Among the many theories explaining the life cycle of our Universe, the “Conformal Cyclic Cosmology” is of particular interest. Its author is the famous physicist Roger Penrose, who is on a par with such personalities as, for example, Stephen Hawking.

The theory tells us that our world exists in a continuous cycle of birth and death: that is, our universe had descendants, and after it dies, a new universe will appear in its place. So how will the end of our universe occur?

A scientist believes that in the distant future, all the particles of our Universe that have mass will gradually be pulled into huge black holes. Gradually, the extremely expanded universe will consist only of massless particles – photons – and black holes. But this won’t last forever: because of Hawking’s radiation, any black hole will gradually evaporate. It takes billions of years, but the end is predetermined.

According to Roger Penrose, with the disappearance of the last black hole in the universe, there will be no object relative to which measurements can be made – that is, the very concept of space and time will disappear.

The characteristics of the future Universe will not differ from the singularity – the very point from which the Big Bang occurred and our world arose. As soon as this happens, a new Universe will emerge from the singularity, and with it a new space-time.

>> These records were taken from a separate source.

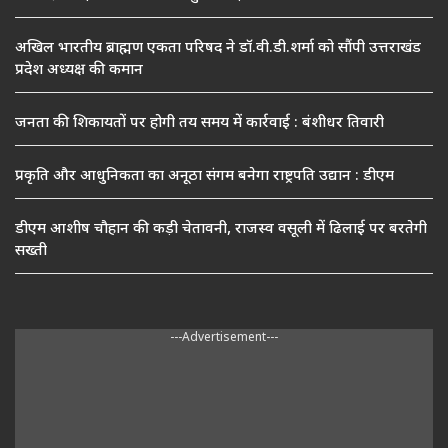
अखिल भारतीय ब्राह्मण एकता परिषद ने डॉ.वी.डी.शर्मा को सौंपी उत्तराखंड
प्रदेश अध्यक्ष की कमान
जनता की शिकायतों पर होगी तय समय में कार्रवाई : बंशीधर तिवारी
प्रकृति और आधुनिकता का अनूठा संगम बनेगा राष्ट्रपति उद्यान : डीएम
डीएम आशीष चौहान की कड़ी चेतावनी, राजस्व वसूली में ढिलाई पर बरतेगी
सख्ती
---Advertisement---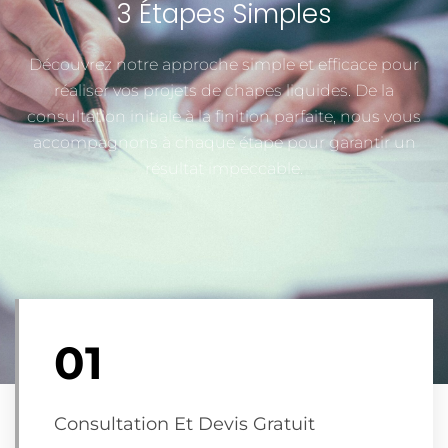
3 Étapes Simples
Découvrez notre approche simple et efficace pour
réaliser vos projets de chapes liquides. De la
consultation initiale à la finition parfaite, nous vous
accompagnons à chaque étape pour garantir un
résultat impeccable.
01
Consultation Et Devis Gratuit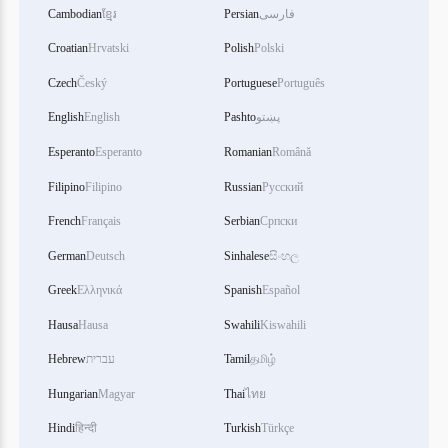
فارسی
Persian
ខ្មែរ
Cambodian
Croatian
Hrvatski
Polish
Polski
Czech
Český
Portuguese
Português
پښتو
Pashto
English
English
Esperanto
Esperanto
Romanian
Română
Filipino
Filipino
Russian
Русский
French
Français
Serbian
Српски
German
Deutsch
Sinhalese
සිංහල
Greek
Ελληνικά
Spanish
Español
Hausa
Hausa
Swahili
Kiswahili
தமிழ்
Tamil
עברית
Hebrew
Hungarian
Magyar
Thai
ไทย
Hindi
हिन्दी
Turkish
Türkçe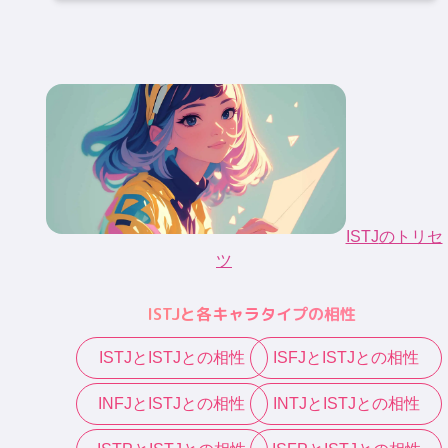
ISTJ
のトリセ
ツ
ISTJ
と各キャラタイプの相性
ISTJ
と
ISTJ
との相性
ISFJ
と
ISTJ
との相性
INFJ
と
ISTJ
との相性
INTJ
と
ISTJ
との相性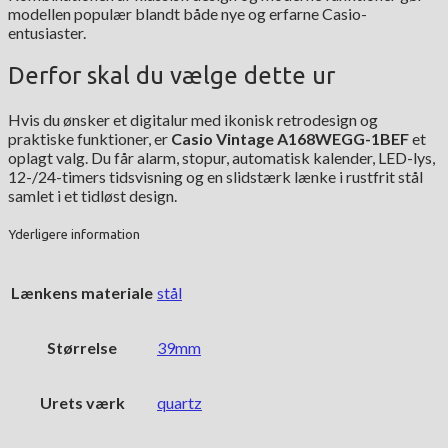
modellen populær blandt både nye og erfarne Casio-
entusiaster.
Derfor skal du vælge dette ur
Hvis du ønsker et digitalur med ikonisk retrodesign og
praktiske funktioner, er
Casio Vintage A168WEGG-1BEF
et
oplagt valg. Du får alarm, stopur, automatisk kalender, LED-lys,
12-/24-timers tidsvisning og en slidstærk lænke i rustfrit stål
samlet i et tidløst design.
Yderligere information
Lænkens materiale
stål
Størrelse
39mm
Urets værk
quartz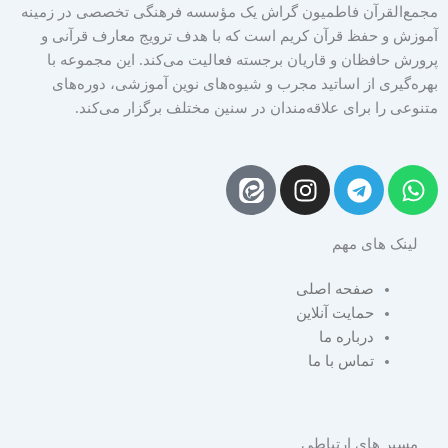
مجمع‌القرآن فاطمیون گراش یک مؤسسه فرهنگی تخصصی در زمینه
آموزش و حفظ قرآن کریم است که با هدف ترویج معارف قرآنی و
پرورش حافظان و قاریان برجسته فعالیت می‌کند. این مجموعه با
بهره‌گیری از اساتید مجرب و شیوه‌های نوین آموزشی، دوره‌های
متنوعی را برای علاقه‌مندان در سنین مختلف برگزار می‌کند.
I
T
W
n
e
h
s
l
a
لینک های مهم
t
e
t
a
g
s
صفحه اصلی
g
r
a
حمایت آنلاین
r
a
p
درباره ما
a
m
p
تماس با ما
m
مسیر های ارتباطی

Not only Penrose’s name alone makes one pay attention to this theory – recent discoveries of scientists have presented certain evidence of correctness of conformal cyclic cosmology. The fact is that conformal cyclic cosmology assumes possible presence in our Universe of traces from previous Universe. Such traces can be left by the only objects left at the end of the life cycle of the previous Universe – supermassive black holes. If they can somehow be detected, then only by studying the distribution of relic radiation.

This is interesting: relic radiation is microwave radiation that evenly fills the Universe and that originated about 300,000 years after the Big Bang. At this time, slowed-down electrons began to combine with protons and alpha particles to form atoms and move from the plasma state to the gaseous state. This epoch is often referred to as the “primary recombination epoch. Echoes of this event in the form of radiation reach us to this day.

According to a group of physicists who have studied the latest radio telescope data, the map of the relic radiation clearly shows irregularly distributed structures, called B-modes.

It is assumed that in these very places in the previous Universe there was the evaporation of black holes with the release of so much energy into space, that echoes of those events we – the inhabitants of the next world – can still observe.

So far, the world community is waiting for additional confirmations of discovered structures, and if the data are confirmed, the scientists’ discovery may overturn the whole modern view of life and evolution of the Universe.